Time Machine

Continuing on the topic of poetry that we have been talking about in the last couple of classes in ASTU I think that an interesting connection I found was the way a poem written in the past could be interpreted in a different way and fit perfectly in another situation. That is the case of the poem September 1, 1939 written on the date that the title says. This poem gained public attention when sixty-two years later it reappeared after the terrorist attacks at the World Trade Center in New York. The original poem was written at the start of the German invasion of Poland at the beginning of WWII. The poem has a powerful message and the way it interprets the events of that day make it suitable for the terrorist attacks.
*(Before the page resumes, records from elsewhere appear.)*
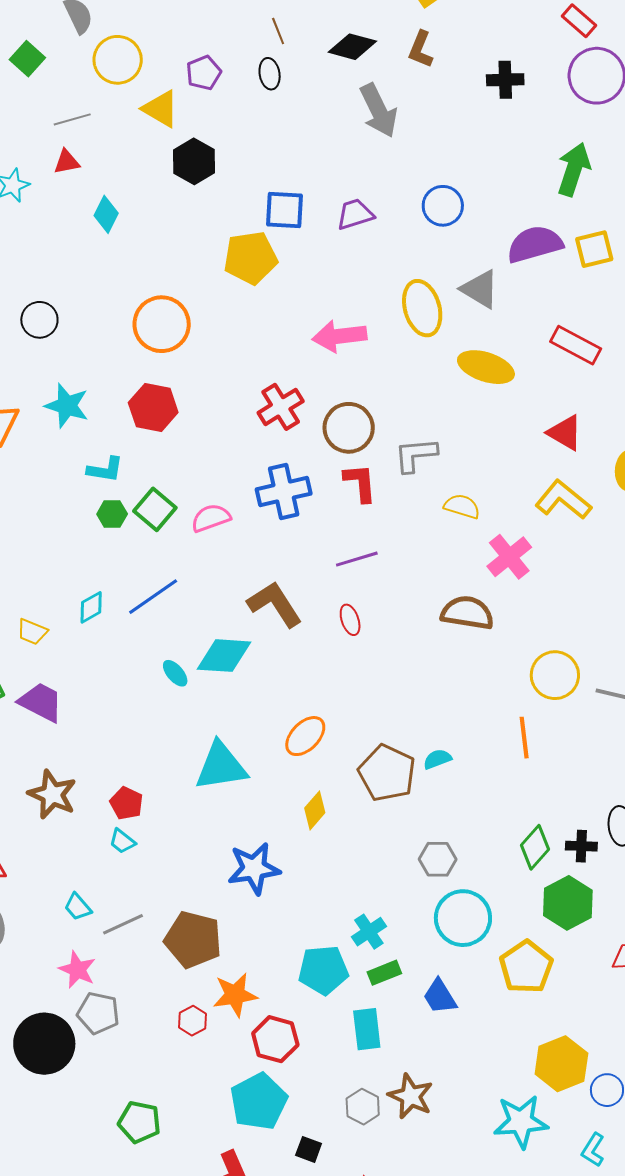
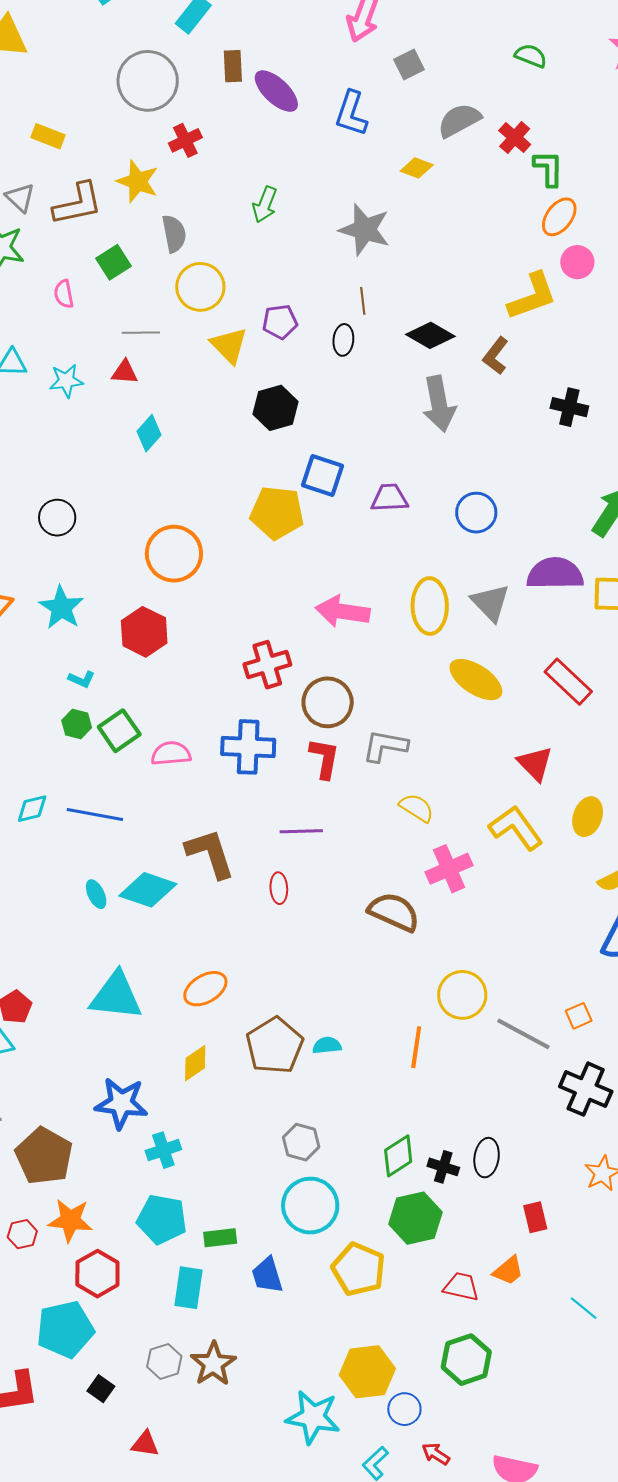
black hexagon: (194, 161) -> (276, 408), moved
cyan L-shape: (105, 470) -> (82, 679), size x0.7
blue line: (153, 597) -> (95, 815), turned 30
cyan cross: (369, 932) -> (163, 1150), moved
yellow pentagon: (526, 967) -> (359, 1269), turned -30

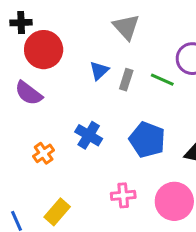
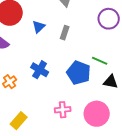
blue triangle: (99, 71) -> (39, 27), moved
green line: (162, 80) -> (100, 61), moved

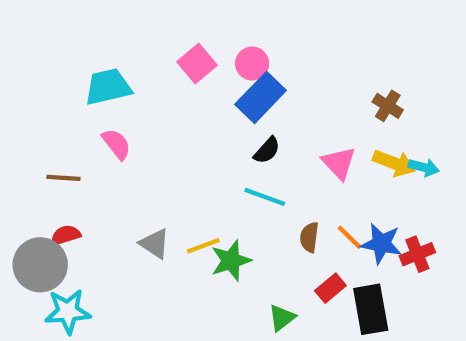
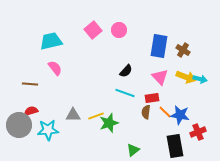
blue rectangle: (261, 97) -> (159, 46), moved, turned -35
gray triangle: (155, 244) -> (73, 115), turned -35
red cross: (417, 254) -> (198, 132), moved
red rectangle: (330, 288) -> (152, 98), moved, turned 32
cyan star: (68, 311) -> (48, 130), moved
At the beginning of the poem the author, W.H. Auden writes:

Waves of anger and fear
Circulate over the bright
And darkened lands of the earth,
Obsessing our private lives;
The unmentionable odour of death
Offends the September night.

Interviews from people experiencing the events on September 11, 2001 often talk about the smell and the toxicity there was in the air after both the towers of the World Trade Center came down. I think the language used in the poem gives the reader the opportunity to interpret it in different ways and adapt it to different events.
One important difference that stands out from the original poem is that the last line of the eighth stanza was changed from:There is no such thing as the State
And no one exists alone;
Hunger allows no choice
To the citizen or the police;
We must love one another and die.

to

We must love one another or die.

 

Why do you think that line was changed and how does the message make a different impact with that modification?